Немцы в расстегнутых френчах повсюду окапывались на опушке, шлепала выбрасываемая из окопов земля, раздавались незнакомые команды. Танки, тяжело лязгая гусеницами, пятясь, вползали в кусты, под тень деревьев; открывались башни, из люков машин, утомленно переговариваясь, вылезали танкисты, стягивали шлемы. Мимо – вдоль опушки – прошел тупоносый бронетранспортер, вдавливая листья в колеи. Солдаты в касках – у всех изможденные, небритые лица воскового оттенка – злобно или равнодушно смотрели на Овчинникова следящими глазами. Один, пожилой, с мясистым подбородком, до сизости набрякший багровостью, жадно сосавший сигарету, вдруг перегнулся через борт толстым телом, швырнул недокуренпую сигарету в Овчинникова, крикнул ломано:
– Рус Еван, плен нихт! – и издал звук языком, точно кость ломал.
Мокрый окурок попал в щеку Овчинникова, но не обжег его. Он вздрогнул, вытер щеку, его затрясло от бессилия и унижения, он вскинул голову, затравленно озираясь. Жизнь его, имевшая ценность еще час назад, стоила теперь не дороже втоптанного в землю листа. Видел он, немцы отходили в лес, бой затихал, а он, в эти минуты единственный пленный, – не солдат, а офицер, – лейтенант Овчинников, которого они, вероятно, боялись, когда командовал он около орудий, сейчас шел здесь по чужому лесу, под этими чужими унижающими его или равнодушными взглядами, шел, утратив силу и ценность в глазах тех, кого он ненавидел…
– Куда идем?
Он приостановился, ссутулясь, покачнулся к немцу, упрямо нагнув шею. И тот, встретив глаза его, поднял белесые брови, произнес удивленно: «О!» Худощавое, мальчишески узкое книзу лицо его стало беспощадным, готовым на все. На голову выше Овчинникова, он шагнул к нему, с точной силой ткнул дулом автомата в щеку. Этим ударом поворачивая его голову, скомандовал ожесточенно:
– Vorwärts!14
А он стоял, дрожа в бессилии, не двигаясь, не выплюнул, а трудно сглотнул наполнившую рот кровь, сипло выговорил:
– Если бы не рука, я б тебя, фрицевская сволочь, одним ударом сломал… если бы не рука… – и выругался страшным, диким ругательством.

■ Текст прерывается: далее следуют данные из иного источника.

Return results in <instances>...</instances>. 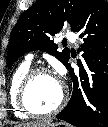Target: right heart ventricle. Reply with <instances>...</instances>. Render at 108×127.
<instances>
[{
  "label": "right heart ventricle",
  "mask_w": 108,
  "mask_h": 127,
  "mask_svg": "<svg viewBox=\"0 0 108 127\" xmlns=\"http://www.w3.org/2000/svg\"><path fill=\"white\" fill-rule=\"evenodd\" d=\"M30 70V63L23 62L13 71L9 83V100L14 114L19 118H27L28 115L22 111L18 104V89L20 83Z\"/></svg>",
  "instance_id": "e07e8e85"
}]
</instances>
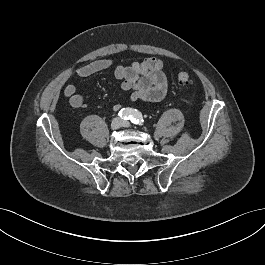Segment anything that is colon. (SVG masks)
<instances>
[{
  "label": "colon",
  "instance_id": "obj_1",
  "mask_svg": "<svg viewBox=\"0 0 265 265\" xmlns=\"http://www.w3.org/2000/svg\"><path fill=\"white\" fill-rule=\"evenodd\" d=\"M177 82H178V85L180 87L186 88L192 83V80H191V77H190V75L188 73L179 72L177 74Z\"/></svg>",
  "mask_w": 265,
  "mask_h": 265
}]
</instances>
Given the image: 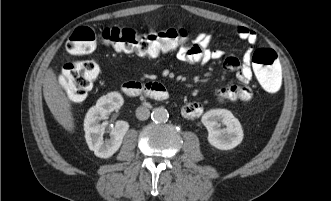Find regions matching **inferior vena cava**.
I'll use <instances>...</instances> for the list:
<instances>
[{
  "label": "inferior vena cava",
  "instance_id": "602c4592",
  "mask_svg": "<svg viewBox=\"0 0 331 201\" xmlns=\"http://www.w3.org/2000/svg\"><path fill=\"white\" fill-rule=\"evenodd\" d=\"M149 116H150V111L148 108L141 106L136 109L137 119L144 121L147 120Z\"/></svg>",
  "mask_w": 331,
  "mask_h": 201
}]
</instances>
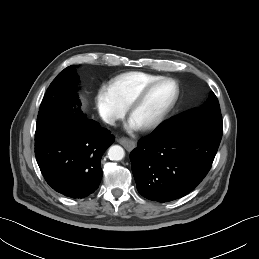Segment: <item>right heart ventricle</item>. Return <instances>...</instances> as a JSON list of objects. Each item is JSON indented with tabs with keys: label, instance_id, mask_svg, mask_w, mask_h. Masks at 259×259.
Listing matches in <instances>:
<instances>
[{
	"label": "right heart ventricle",
	"instance_id": "e07e8e85",
	"mask_svg": "<svg viewBox=\"0 0 259 259\" xmlns=\"http://www.w3.org/2000/svg\"><path fill=\"white\" fill-rule=\"evenodd\" d=\"M161 77L139 71L127 72L112 78L105 85V89L119 106L126 109L130 100L142 87Z\"/></svg>",
	"mask_w": 259,
	"mask_h": 259
}]
</instances>
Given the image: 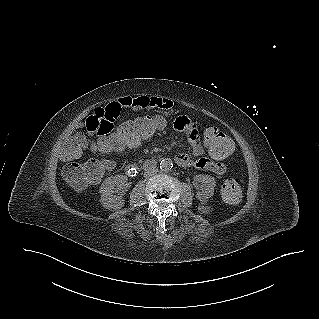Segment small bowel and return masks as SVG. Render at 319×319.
Here are the masks:
<instances>
[{
  "instance_id": "1",
  "label": "small bowel",
  "mask_w": 319,
  "mask_h": 319,
  "mask_svg": "<svg viewBox=\"0 0 319 319\" xmlns=\"http://www.w3.org/2000/svg\"><path fill=\"white\" fill-rule=\"evenodd\" d=\"M171 107L172 102L169 99L158 97L106 99L104 104L96 107L94 114L85 118L83 123L76 124L74 131L84 127L90 137L98 138L111 134L115 130L116 121L123 117L127 108L140 110L146 108L170 109ZM171 127L178 135L187 136L194 156L190 158L185 153L176 154L175 159L179 165L209 170L218 175L226 172V166L223 163L204 156L205 147L197 131V122L191 121L190 115H174ZM217 167L219 169H216Z\"/></svg>"
}]
</instances>
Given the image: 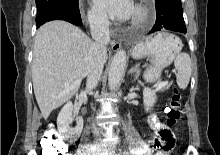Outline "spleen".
Masks as SVG:
<instances>
[{"instance_id":"obj_1","label":"spleen","mask_w":220,"mask_h":155,"mask_svg":"<svg viewBox=\"0 0 220 155\" xmlns=\"http://www.w3.org/2000/svg\"><path fill=\"white\" fill-rule=\"evenodd\" d=\"M174 66L177 70V85L180 89L184 90L189 84L192 72V62L190 56L184 52L179 53L174 61Z\"/></svg>"}]
</instances>
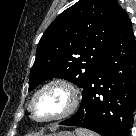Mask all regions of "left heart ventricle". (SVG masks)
<instances>
[{"label":"left heart ventricle","mask_w":136,"mask_h":136,"mask_svg":"<svg viewBox=\"0 0 136 136\" xmlns=\"http://www.w3.org/2000/svg\"><path fill=\"white\" fill-rule=\"evenodd\" d=\"M68 102L66 93L57 87L41 93L35 100L33 112L38 118H48L64 110Z\"/></svg>","instance_id":"left-heart-ventricle-1"}]
</instances>
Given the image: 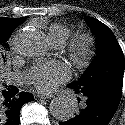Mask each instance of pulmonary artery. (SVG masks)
<instances>
[{"label":"pulmonary artery","mask_w":125,"mask_h":125,"mask_svg":"<svg viewBox=\"0 0 125 125\" xmlns=\"http://www.w3.org/2000/svg\"><path fill=\"white\" fill-rule=\"evenodd\" d=\"M57 47H61L62 46V44H55Z\"/></svg>","instance_id":"e3ab8cb5"}]
</instances>
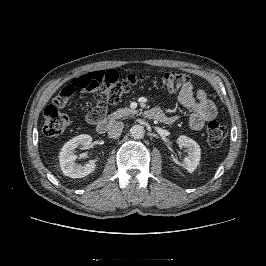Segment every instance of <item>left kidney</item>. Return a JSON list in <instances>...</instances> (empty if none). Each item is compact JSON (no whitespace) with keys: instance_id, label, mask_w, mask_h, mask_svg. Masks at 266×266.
<instances>
[{"instance_id":"obj_1","label":"left kidney","mask_w":266,"mask_h":266,"mask_svg":"<svg viewBox=\"0 0 266 266\" xmlns=\"http://www.w3.org/2000/svg\"><path fill=\"white\" fill-rule=\"evenodd\" d=\"M178 142L183 147L188 148V156L183 159V162H178V164L192 173L197 168L201 158L200 146L193 139L184 135L178 138Z\"/></svg>"}]
</instances>
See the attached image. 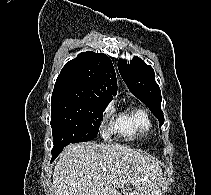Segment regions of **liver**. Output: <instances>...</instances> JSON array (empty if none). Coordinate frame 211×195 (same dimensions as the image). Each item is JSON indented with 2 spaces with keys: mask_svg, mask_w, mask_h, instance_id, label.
Listing matches in <instances>:
<instances>
[{
  "mask_svg": "<svg viewBox=\"0 0 211 195\" xmlns=\"http://www.w3.org/2000/svg\"><path fill=\"white\" fill-rule=\"evenodd\" d=\"M130 186H133V192ZM159 162L120 144L77 143L60 154L53 195H162Z\"/></svg>",
  "mask_w": 211,
  "mask_h": 195,
  "instance_id": "1",
  "label": "liver"
}]
</instances>
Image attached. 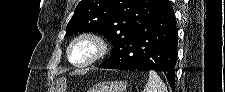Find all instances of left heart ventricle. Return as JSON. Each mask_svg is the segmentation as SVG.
<instances>
[{
    "label": "left heart ventricle",
    "instance_id": "left-heart-ventricle-1",
    "mask_svg": "<svg viewBox=\"0 0 225 92\" xmlns=\"http://www.w3.org/2000/svg\"><path fill=\"white\" fill-rule=\"evenodd\" d=\"M95 52V47L87 42L81 41L77 43L72 49V58L76 62H83L88 60Z\"/></svg>",
    "mask_w": 225,
    "mask_h": 92
}]
</instances>
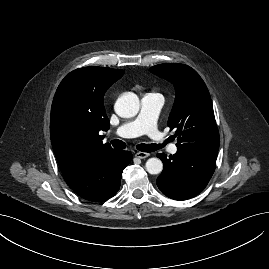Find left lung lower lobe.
Masks as SVG:
<instances>
[{"mask_svg":"<svg viewBox=\"0 0 269 269\" xmlns=\"http://www.w3.org/2000/svg\"><path fill=\"white\" fill-rule=\"evenodd\" d=\"M218 149H179L167 158L158 153L164 164L157 178L159 190L174 200H186L199 194L214 173Z\"/></svg>","mask_w":269,"mask_h":269,"instance_id":"obj_1","label":"left lung lower lobe"}]
</instances>
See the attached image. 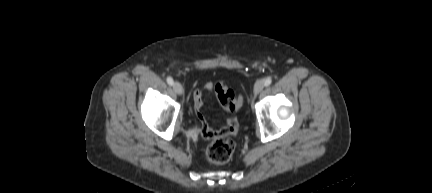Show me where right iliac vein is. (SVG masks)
Returning <instances> with one entry per match:
<instances>
[{
  "mask_svg": "<svg viewBox=\"0 0 432 193\" xmlns=\"http://www.w3.org/2000/svg\"><path fill=\"white\" fill-rule=\"evenodd\" d=\"M173 90L175 91V93L177 95H182L183 94V87L179 82H174L173 83Z\"/></svg>",
  "mask_w": 432,
  "mask_h": 193,
  "instance_id": "1",
  "label": "right iliac vein"
}]
</instances>
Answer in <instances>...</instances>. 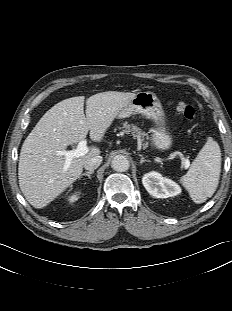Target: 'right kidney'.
I'll list each match as a JSON object with an SVG mask.
<instances>
[{
	"mask_svg": "<svg viewBox=\"0 0 232 311\" xmlns=\"http://www.w3.org/2000/svg\"><path fill=\"white\" fill-rule=\"evenodd\" d=\"M78 193H79V192H76V193L72 194L71 196H69V197H68V201H69L70 203L75 202V201L78 199Z\"/></svg>",
	"mask_w": 232,
	"mask_h": 311,
	"instance_id": "obj_1",
	"label": "right kidney"
}]
</instances>
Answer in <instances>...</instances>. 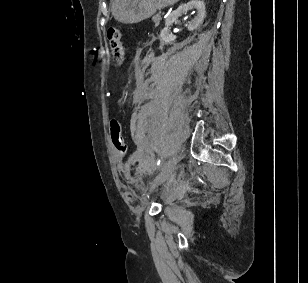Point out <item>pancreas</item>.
Returning <instances> with one entry per match:
<instances>
[{
    "mask_svg": "<svg viewBox=\"0 0 308 283\" xmlns=\"http://www.w3.org/2000/svg\"><path fill=\"white\" fill-rule=\"evenodd\" d=\"M152 20H153V22L155 23V25L158 26L159 23H160V20H161V15H160V13L156 14L155 16H153Z\"/></svg>",
    "mask_w": 308,
    "mask_h": 283,
    "instance_id": "1",
    "label": "pancreas"
}]
</instances>
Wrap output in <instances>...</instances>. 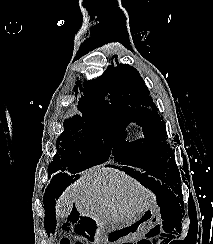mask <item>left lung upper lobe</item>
<instances>
[{
    "instance_id": "left-lung-upper-lobe-1",
    "label": "left lung upper lobe",
    "mask_w": 213,
    "mask_h": 244,
    "mask_svg": "<svg viewBox=\"0 0 213 244\" xmlns=\"http://www.w3.org/2000/svg\"><path fill=\"white\" fill-rule=\"evenodd\" d=\"M98 93L114 115L115 125L119 120L136 122L143 128L145 140L127 143L137 158L139 167L151 170L154 175L170 186L174 192L180 191L181 180L172 148L164 143L167 139L163 117L156 112V104L150 96L139 72L127 64L109 66L98 79ZM122 127L118 131L122 132Z\"/></svg>"
}]
</instances>
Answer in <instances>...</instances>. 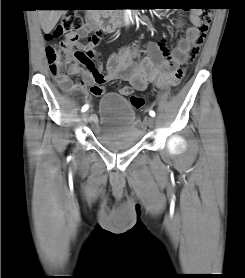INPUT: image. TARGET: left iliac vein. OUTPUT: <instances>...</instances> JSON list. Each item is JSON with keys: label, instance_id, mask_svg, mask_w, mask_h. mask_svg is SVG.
<instances>
[{"label": "left iliac vein", "instance_id": "obj_1", "mask_svg": "<svg viewBox=\"0 0 245 278\" xmlns=\"http://www.w3.org/2000/svg\"><path fill=\"white\" fill-rule=\"evenodd\" d=\"M146 124L148 125V127L153 128L155 124V119L153 117H148L146 119Z\"/></svg>", "mask_w": 245, "mask_h": 278}]
</instances>
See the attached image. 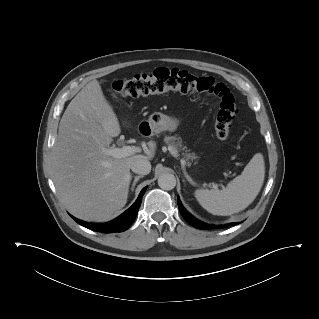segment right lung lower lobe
<instances>
[{"label": "right lung lower lobe", "instance_id": "right-lung-lower-lobe-1", "mask_svg": "<svg viewBox=\"0 0 319 319\" xmlns=\"http://www.w3.org/2000/svg\"><path fill=\"white\" fill-rule=\"evenodd\" d=\"M146 190V187L140 192L139 197L135 201V203L126 210L122 215L118 218L114 219L111 222L103 223V224H96V223H87L80 221L73 216H71L78 224L91 229L93 231H98L102 233H112V232H123L130 227V225L134 222L136 215L138 213L142 196Z\"/></svg>", "mask_w": 319, "mask_h": 319}]
</instances>
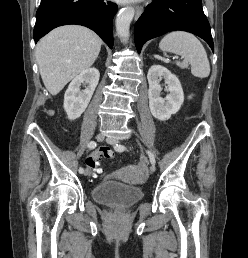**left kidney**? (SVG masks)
<instances>
[{
    "instance_id": "left-kidney-1",
    "label": "left kidney",
    "mask_w": 248,
    "mask_h": 258,
    "mask_svg": "<svg viewBox=\"0 0 248 258\" xmlns=\"http://www.w3.org/2000/svg\"><path fill=\"white\" fill-rule=\"evenodd\" d=\"M165 80L168 84L169 94L166 98L160 96V80ZM147 79L149 83L148 98L151 114L160 121L170 119L172 114H176L184 101V93L181 83L176 75L172 74L166 67L153 65L150 67Z\"/></svg>"
}]
</instances>
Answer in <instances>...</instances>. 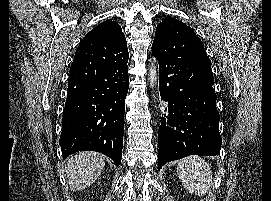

– Was ist das15 твою матку? – крикнул немец, выкатив молодые, в коровьих ресницах глаза, и, напрягая вену на бледной, с острым кадыком шее, звонко крикнул в лицо ему: – Vorwärts! – и озлобленно замахнулся автоматом.
– Что ж… пойдем, сволочь, – как-то согласно проговорил Овчинников и, спотыкаясь, зашагал быстрее по этой земле, по осенним листьям, к своему концу.
Его привели на поляну в глубине леса.
Бронетранспортеры, крытые штабные машины камуфляжной окраски стояли под соснами, в пятнистой тени. Люди в черном бесшумно ходили там. Посреди поляны зеленым лаком поблескивала приземистая легковая машина с запыленными стеклами. Вокруг нее солнечные косяки лежали на желтой траве, все здесь было обогрето теплым днем: и эта трава, и машины, и сосны, но от этого непривычно мирного тепла и покоя нервный озноб все сильнее охватывал Овчинникова.
Маленький, сухонький человек в черном плаще, в высокой фуражке, крутой козырек знойно сиял на солнце – лицо в тени, – сидел близ легковой машины на раскладном стуле перед низким раскладным столом. Закинув ногу на ногу, он рассеянно слушал женственно-стройного немца, почтительно склонившегося к нему тонким, красивым лицом.